だけど本当は、きみが最初で最後の恋
「成くん、いつもお迎えありがとうね。今日も橙花ちゃんをよろしくね」
ママの声が背後から聞こえてきたからか成咲の背筋がピンと張る。何年も猫かぶってんじゃねーよ。
「もちろん任せてください葉子さん」
「キャッ!成くんって本当に小さい頃から王子様みたーい、ね?橙花ちゃん」
「王子様?……フッ」
アーハイハイ、茶番茶番。
王子様なんて小さい頃から今に至るまでの間で出会ったことはありません。こんなやつのお迎えを遮って早く迎えにきてほしいくらいだ。
ママとふたりで暮らすアパートを出て不本意ながら成咲と学校までの道を歩いていく。

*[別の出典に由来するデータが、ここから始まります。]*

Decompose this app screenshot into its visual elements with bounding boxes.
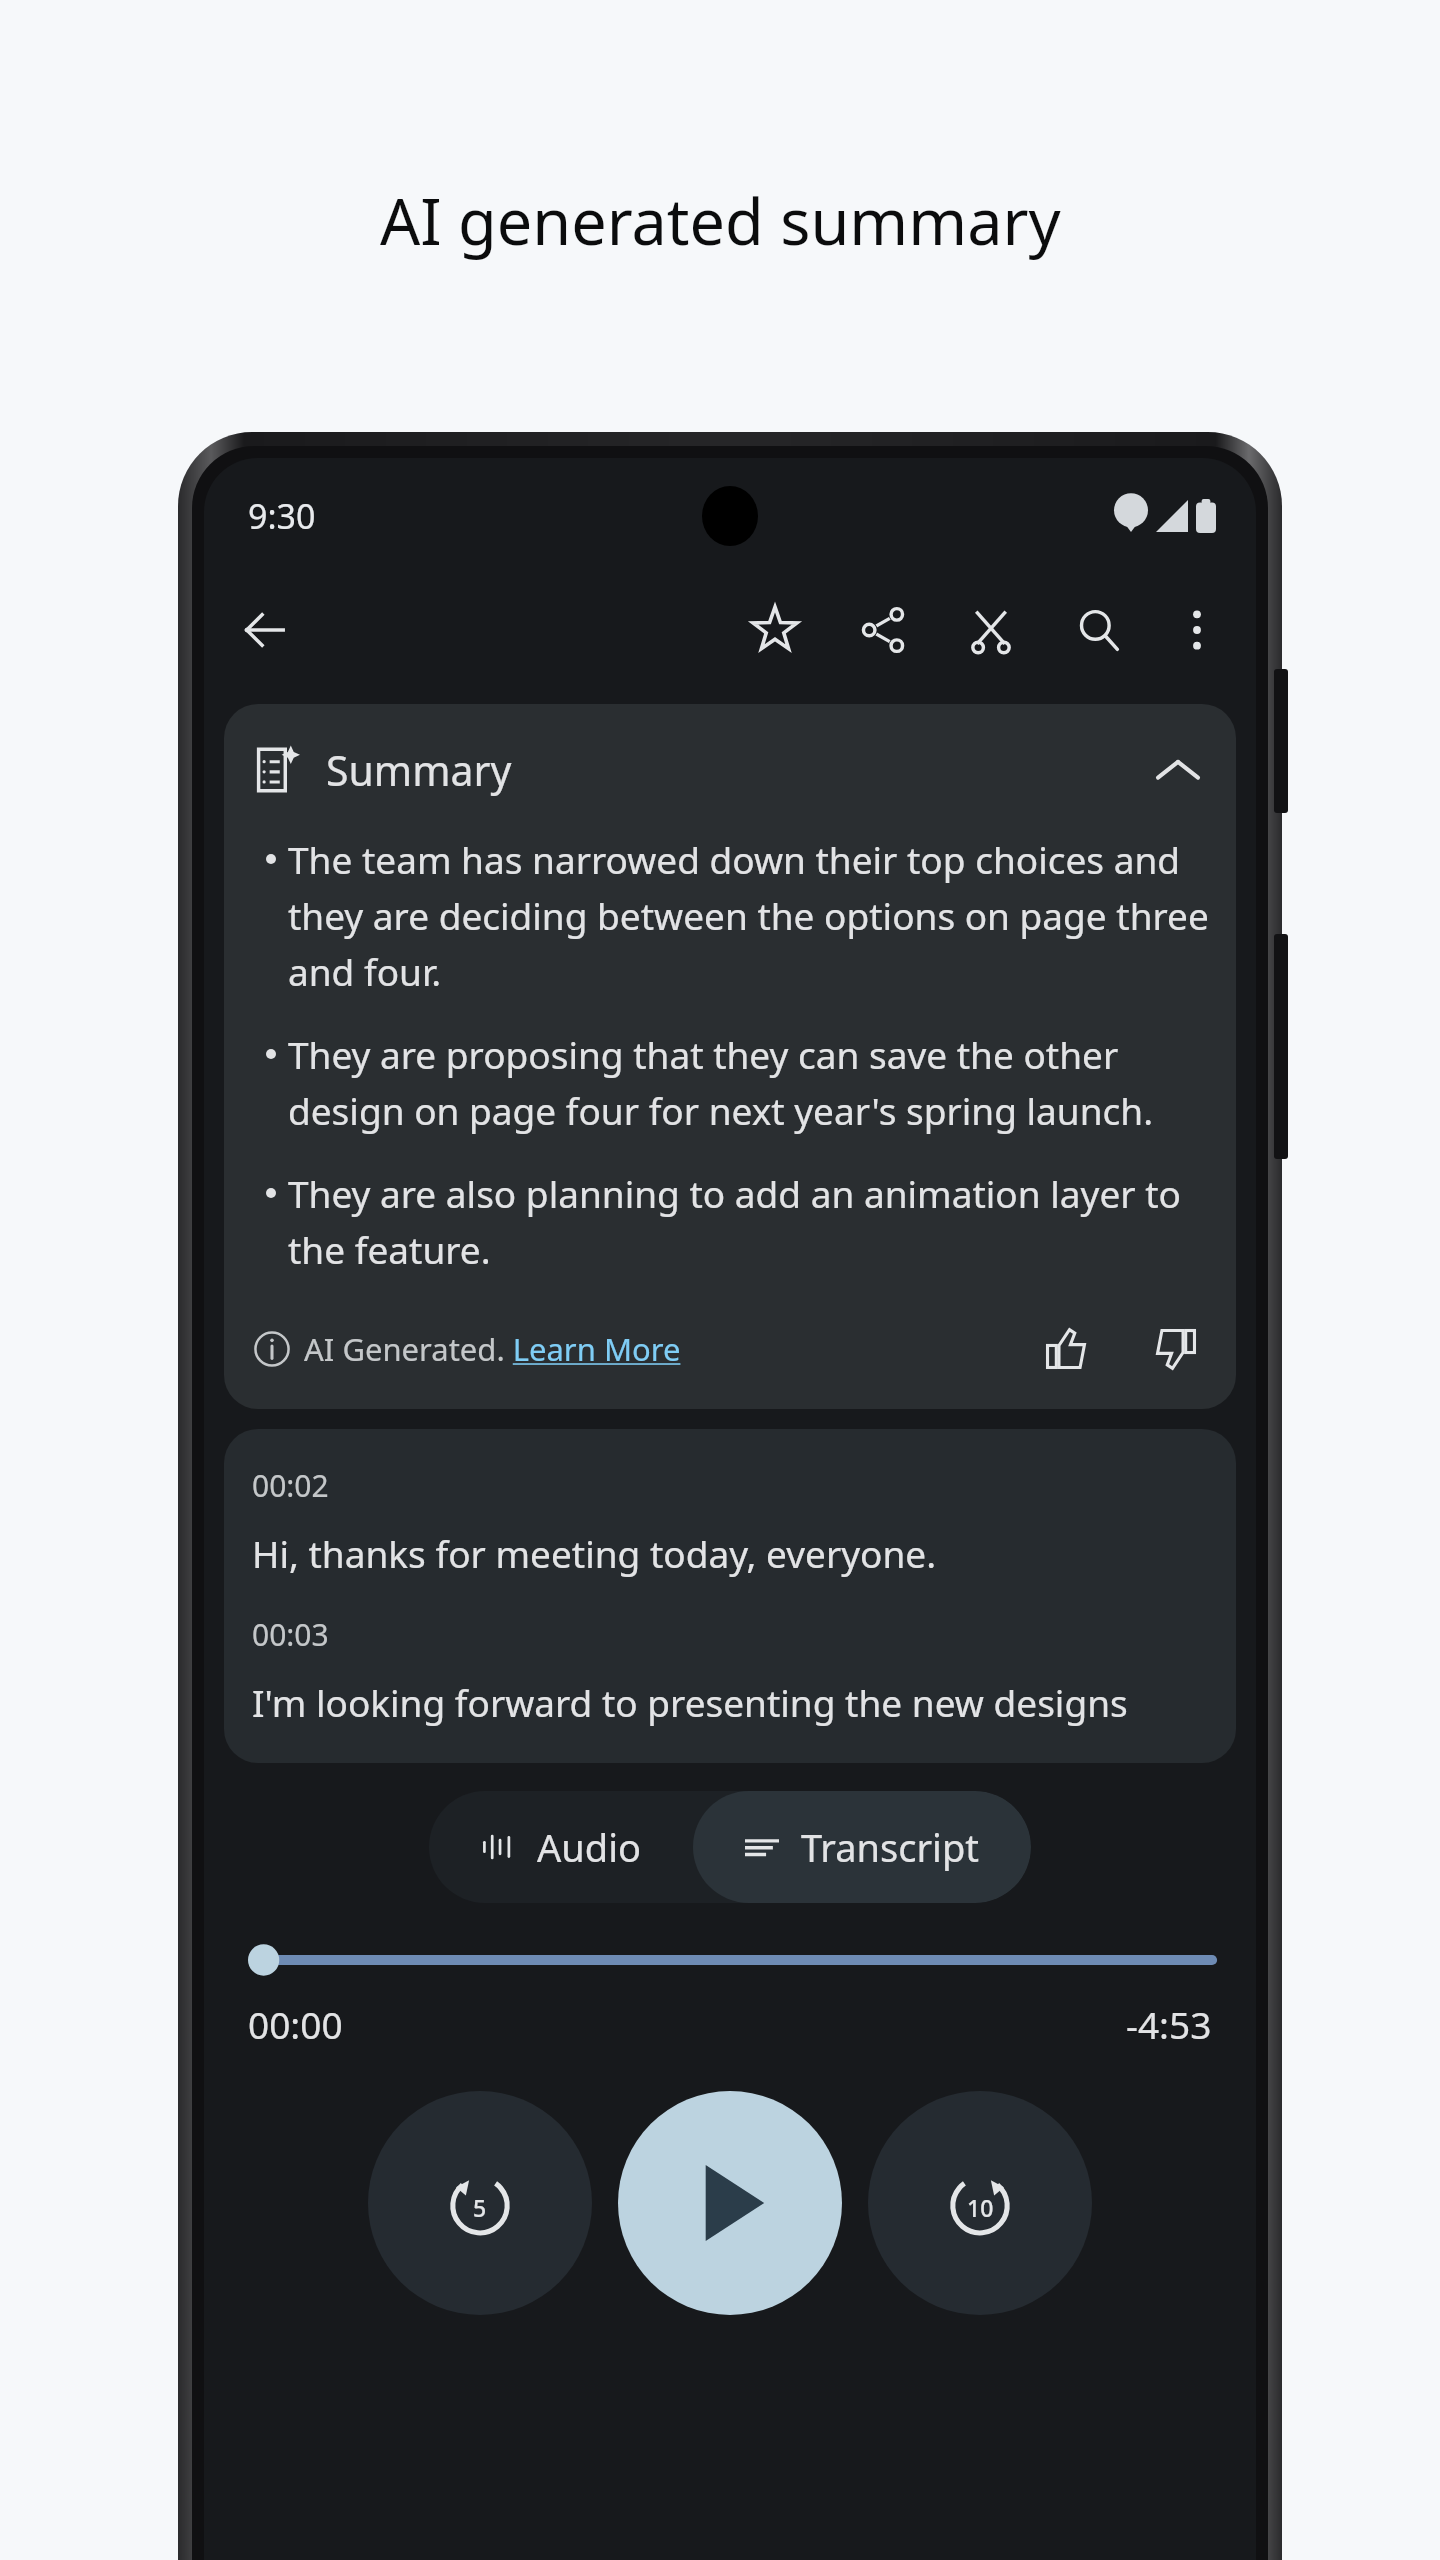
button[interactable]: Collapse [1146, 738, 1210, 802]
staticText: The team has narrowed down their top cho… [288, 834, 1210, 997]
button[interactable]: 00:02 [224, 1429, 1236, 1763]
staticText: 00:02 [252, 1465, 329, 1506]
button[interactable]: Back [226, 591, 304, 669]
button[interactable]: Forward 10 seconds [868, 2091, 1092, 2315]
button[interactable]: Rewind 5 seconds [368, 2091, 592, 2315]
staticText: 00:03 [252, 1614, 329, 1655]
button[interactable]: Audio [429, 1791, 693, 1903]
staticText: 00:00 [248, 1999, 343, 2049]
button[interactable]: AI Generated. Learn More [304, 1328, 681, 1370]
staticText: I'm looking forward to presenting the ne… [252, 1677, 1128, 1727]
button[interactable]: Summary [224, 704, 1236, 1409]
staticText: Audio [537, 1821, 641, 1873]
staticText: 5 [473, 2192, 487, 2223]
staticText: AI generated summary [380, 178, 1061, 264]
staticText: Summary [326, 742, 512, 798]
staticText: Hi, thanks for meeting today, everyone. [252, 1528, 937, 1578]
staticText: 9:30 [248, 493, 316, 539]
staticText: Transcript [801, 1821, 979, 1873]
button[interactable]: Star [738, 593, 812, 667]
button[interactable]: Share [846, 593, 920, 667]
staticText: 10 [967, 2192, 994, 2223]
button[interactable]: Play [618, 2091, 842, 2315]
button[interactable]: Thumbs up [1032, 1315, 1100, 1383]
staticText: They are also planning to add an animati… [288, 1168, 1210, 1275]
button[interactable]: More options [1160, 593, 1234, 667]
button[interactable]: Thumbs down [1142, 1315, 1210, 1383]
staticText: They are proposing that they can save th… [288, 1029, 1210, 1136]
staticText: -4:53 [1126, 1999, 1212, 2049]
button[interactable]: Search [1062, 593, 1136, 667]
button[interactable] [248, 1943, 1212, 1977]
button[interactable]: Transcript [693, 1791, 1031, 1903]
button[interactable]: Trim [954, 593, 1028, 667]
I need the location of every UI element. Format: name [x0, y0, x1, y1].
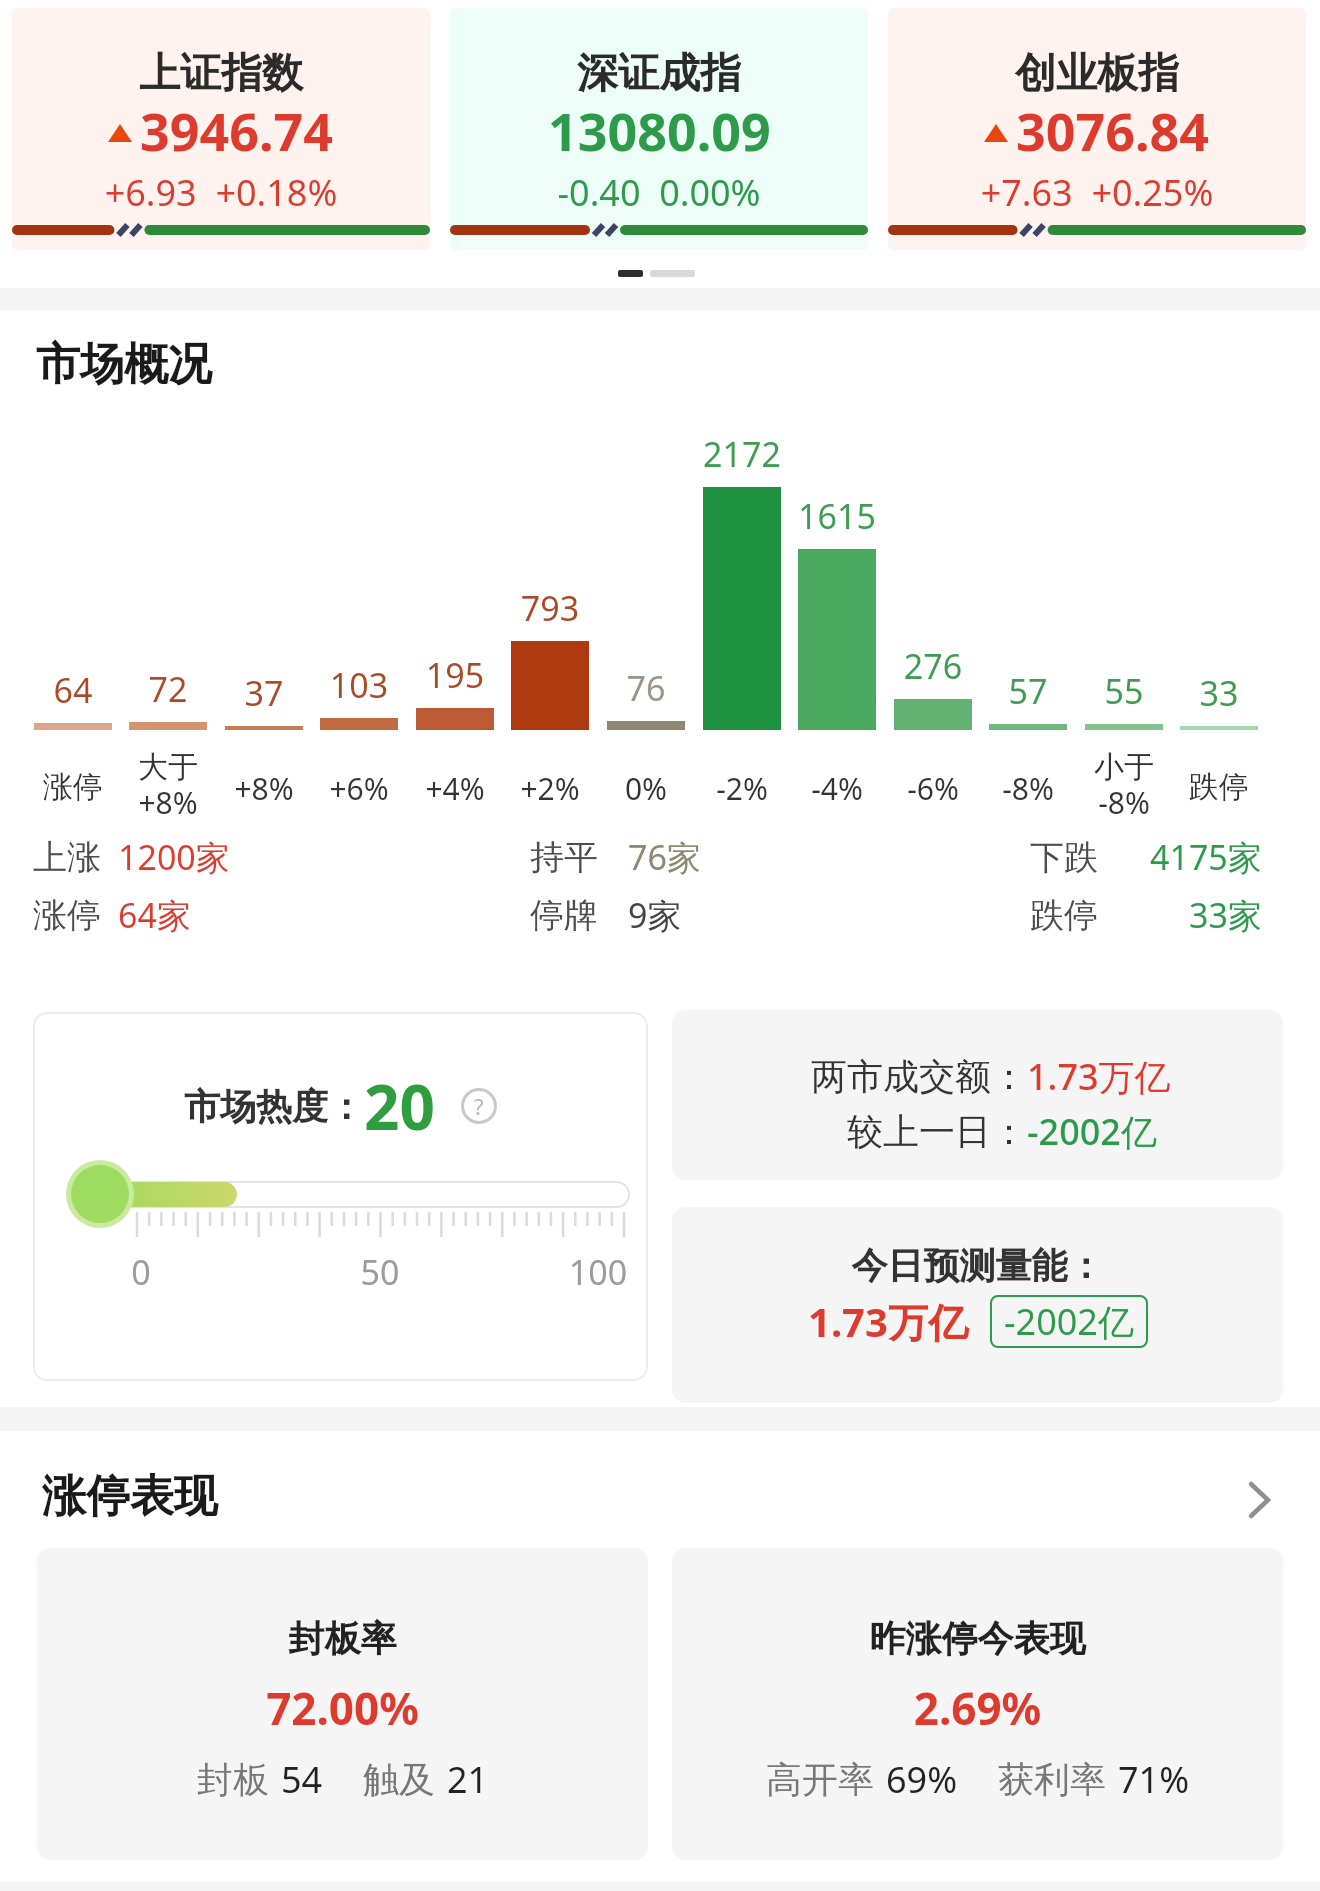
staticText: 市场热度：: [184, 1084, 364, 1129]
staticText: 13080.09: [548, 95, 771, 166]
staticText: 深证成指: [450, 48, 868, 100]
button[interactable]: 上证指数: [12, 8, 430, 250]
staticText: 103: [289, 662, 429, 708]
staticText: 37: [194, 670, 334, 716]
staticText: 76家: [628, 834, 701, 880]
staticText: 较上一日：: [847, 1109, 1027, 1154]
staticText: 大于 +8%: [98, 748, 238, 823]
staticText: 上证指数: [12, 48, 430, 100]
button[interactable]: [650, 270, 695, 277]
staticText: 3946.74: [140, 95, 334, 166]
staticText: 54: [281, 1755, 323, 1804]
staticText: 获利率: [998, 1757, 1106, 1802]
staticText: 高开率: [766, 1757, 874, 1802]
staticText: 下跌: [1030, 836, 1098, 879]
staticText: 创业板指: [888, 48, 1306, 100]
staticText: 3076.84: [1016, 95, 1210, 166]
button[interactable]: 市场热度：: [33, 1012, 648, 1381]
staticText: 4175家: [1150, 834, 1262, 880]
staticText: 195: [385, 652, 525, 698]
staticText: 2.69%: [672, 1678, 1283, 1738]
staticText: 停牌: [530, 894, 598, 937]
staticText: 两市成交额：: [811, 1054, 1027, 1099]
staticText: +8%: [194, 768, 334, 809]
staticText: -2%: [672, 768, 812, 809]
staticText: 72.00%: [37, 1678, 648, 1738]
button[interactable]: [618, 270, 643, 277]
staticText: 276: [863, 643, 1003, 689]
staticText: 涨停: [33, 894, 101, 937]
button[interactable]: 深证成指: [450, 8, 868, 250]
staticText: -2002亿: [1004, 1297, 1134, 1346]
staticText: 20: [364, 1064, 435, 1148]
staticText: 1615: [767, 493, 907, 539]
button[interactable]: 封板率: [37, 1548, 648, 1860]
button[interactable]: 创业板指: [888, 8, 1306, 250]
button[interactable]: 昨涨停今表现: [672, 1548, 1283, 1860]
staticText: +2%: [480, 768, 620, 809]
staticText: 持平: [530, 836, 598, 879]
staticText: 跌停: [1030, 894, 1098, 937]
staticText: 封板率: [37, 1616, 648, 1661]
staticText: -2002亿: [1027, 1107, 1157, 1156]
staticText: 市场概况: [36, 337, 212, 392]
staticText: 触及: [363, 1757, 435, 1802]
staticText: 100: [558, 1249, 638, 1295]
staticText: 上涨: [33, 836, 101, 879]
staticText: 封板: [197, 1757, 269, 1802]
staticText: -6%: [863, 768, 1003, 809]
staticText: 793: [480, 585, 620, 631]
staticText: 小于 -8%: [1054, 748, 1194, 823]
staticText: 76: [576, 665, 716, 711]
staticText: 跌停: [1149, 768, 1289, 806]
staticText: 50: [340, 1249, 420, 1295]
staticText: +6.93 +0.18%: [12, 168, 430, 217]
staticText: 1.73万亿: [808, 1294, 968, 1349]
staticText: 0%: [576, 768, 716, 809]
staticText: 33家: [1189, 892, 1262, 938]
staticText: 涨停: [3, 768, 143, 806]
staticText: 2172: [672, 431, 812, 477]
staticText: -4%: [767, 768, 907, 809]
staticText: +7.63 +0.25%: [888, 168, 1306, 217]
staticText: 1200家: [118, 834, 230, 880]
staticText: 1.73万亿: [1027, 1052, 1171, 1101]
staticText: 71%: [1118, 1755, 1190, 1804]
staticText: 9家: [628, 892, 682, 938]
button[interactable]: 今日预测量能：: [672, 1207, 1283, 1403]
button[interactable]: 两市成交额：: [672, 1010, 1283, 1180]
staticText: -0.40 0.00%: [450, 168, 868, 217]
staticText: 0: [101, 1249, 181, 1295]
staticText: 72: [98, 666, 238, 712]
staticText: 57: [958, 668, 1098, 714]
button[interactable]: 涨停表现: [0, 1456, 1320, 1536]
staticText: 64家: [118, 892, 191, 938]
staticText: 69%: [886, 1755, 958, 1804]
staticText: ?: [474, 1091, 484, 1121]
staticText: 昨涨停今表现: [672, 1616, 1283, 1661]
staticText: 涨停表现: [42, 1469, 218, 1524]
staticText: -8%: [958, 768, 1098, 809]
staticText: 21: [447, 1755, 489, 1804]
staticText: 今日预测量能：: [672, 1243, 1283, 1288]
staticText: 55: [1054, 668, 1194, 714]
staticText: +6%: [289, 768, 429, 809]
staticText: 64: [3, 667, 143, 713]
staticText: +4%: [385, 768, 525, 809]
staticText: 33: [1149, 670, 1289, 716]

いつもと変わらないつまらなすぎる朝。
「とーか、さっきの鼻笑いなんだよバカにしてんのか」
別称、めんどくさすぎる朝。
なんでこんな朝イチでため息つかなきゃならないんだよ。毎日積み重ねてきたおかげで幸せがやってくる気配がまったくない。
コイツのせいで……と横をじろりと見上げると見下ろされた。
エ、むかつく。足を蹴ったらだるま落としのようになれば何回でも蹴り飛ばすのに!
「バカなんだからバカにして当然でしょ。あとこっち見ないでくれる?」
「はあ?なんで!」
「バカに見られたくないの。それくらい察して」
さっきママにしていたみたいにあたしにも猫かぶってくれたらいいのに。「さっきの鼻笑い、かわいかったよ」とか?
うえっ。それはそれで気色わるいな。考えただけで寒気がして身震いまでしてきた。不快。